TO DO => Across the records, how many lines contain "menjadi"? Answer with the number alone.

----------------

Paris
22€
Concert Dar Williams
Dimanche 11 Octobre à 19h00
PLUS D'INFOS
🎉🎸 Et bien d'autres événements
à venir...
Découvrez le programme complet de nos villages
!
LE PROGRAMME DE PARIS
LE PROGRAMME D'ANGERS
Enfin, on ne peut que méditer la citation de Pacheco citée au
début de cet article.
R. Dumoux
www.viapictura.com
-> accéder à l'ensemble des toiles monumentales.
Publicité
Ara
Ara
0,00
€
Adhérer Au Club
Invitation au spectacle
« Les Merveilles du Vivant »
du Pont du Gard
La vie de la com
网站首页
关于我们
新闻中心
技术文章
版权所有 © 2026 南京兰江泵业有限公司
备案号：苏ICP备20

----------------

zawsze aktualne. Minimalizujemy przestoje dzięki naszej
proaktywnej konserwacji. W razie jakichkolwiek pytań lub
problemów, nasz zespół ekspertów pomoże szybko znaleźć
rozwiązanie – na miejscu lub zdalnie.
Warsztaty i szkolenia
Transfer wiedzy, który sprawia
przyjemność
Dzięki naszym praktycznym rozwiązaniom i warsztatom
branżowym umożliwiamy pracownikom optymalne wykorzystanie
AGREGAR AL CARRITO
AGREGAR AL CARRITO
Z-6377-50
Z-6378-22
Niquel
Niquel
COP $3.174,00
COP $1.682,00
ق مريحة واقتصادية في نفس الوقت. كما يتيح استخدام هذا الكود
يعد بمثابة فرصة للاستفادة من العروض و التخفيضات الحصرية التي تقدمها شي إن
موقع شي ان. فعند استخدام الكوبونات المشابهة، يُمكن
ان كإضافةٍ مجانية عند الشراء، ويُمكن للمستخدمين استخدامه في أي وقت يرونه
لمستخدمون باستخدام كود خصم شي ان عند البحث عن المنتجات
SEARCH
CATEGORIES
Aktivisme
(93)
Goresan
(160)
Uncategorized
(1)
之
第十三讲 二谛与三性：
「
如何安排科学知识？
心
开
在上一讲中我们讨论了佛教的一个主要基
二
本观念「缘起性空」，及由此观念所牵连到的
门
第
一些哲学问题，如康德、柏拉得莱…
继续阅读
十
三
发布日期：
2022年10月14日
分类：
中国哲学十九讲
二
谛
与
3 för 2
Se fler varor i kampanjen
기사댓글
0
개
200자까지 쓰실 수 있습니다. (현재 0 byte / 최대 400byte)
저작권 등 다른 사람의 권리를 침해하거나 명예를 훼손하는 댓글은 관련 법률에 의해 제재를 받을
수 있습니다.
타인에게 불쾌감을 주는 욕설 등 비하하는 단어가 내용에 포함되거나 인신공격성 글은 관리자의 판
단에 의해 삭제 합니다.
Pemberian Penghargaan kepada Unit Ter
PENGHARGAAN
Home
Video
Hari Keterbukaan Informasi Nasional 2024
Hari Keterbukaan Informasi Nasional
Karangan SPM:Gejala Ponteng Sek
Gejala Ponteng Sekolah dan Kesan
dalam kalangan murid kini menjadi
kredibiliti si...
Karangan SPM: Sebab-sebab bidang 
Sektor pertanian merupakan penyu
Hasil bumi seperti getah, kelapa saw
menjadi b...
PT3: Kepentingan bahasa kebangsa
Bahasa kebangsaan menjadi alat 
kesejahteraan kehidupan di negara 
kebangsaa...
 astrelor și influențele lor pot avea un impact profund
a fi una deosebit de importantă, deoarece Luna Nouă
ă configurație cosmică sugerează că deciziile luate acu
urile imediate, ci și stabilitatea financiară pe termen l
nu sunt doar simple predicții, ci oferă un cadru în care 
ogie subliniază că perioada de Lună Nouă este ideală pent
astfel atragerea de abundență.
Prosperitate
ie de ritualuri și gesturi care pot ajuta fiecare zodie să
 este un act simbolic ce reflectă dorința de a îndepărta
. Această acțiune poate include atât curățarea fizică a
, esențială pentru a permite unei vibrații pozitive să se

----------------

EXERCISE SOLUTION => 3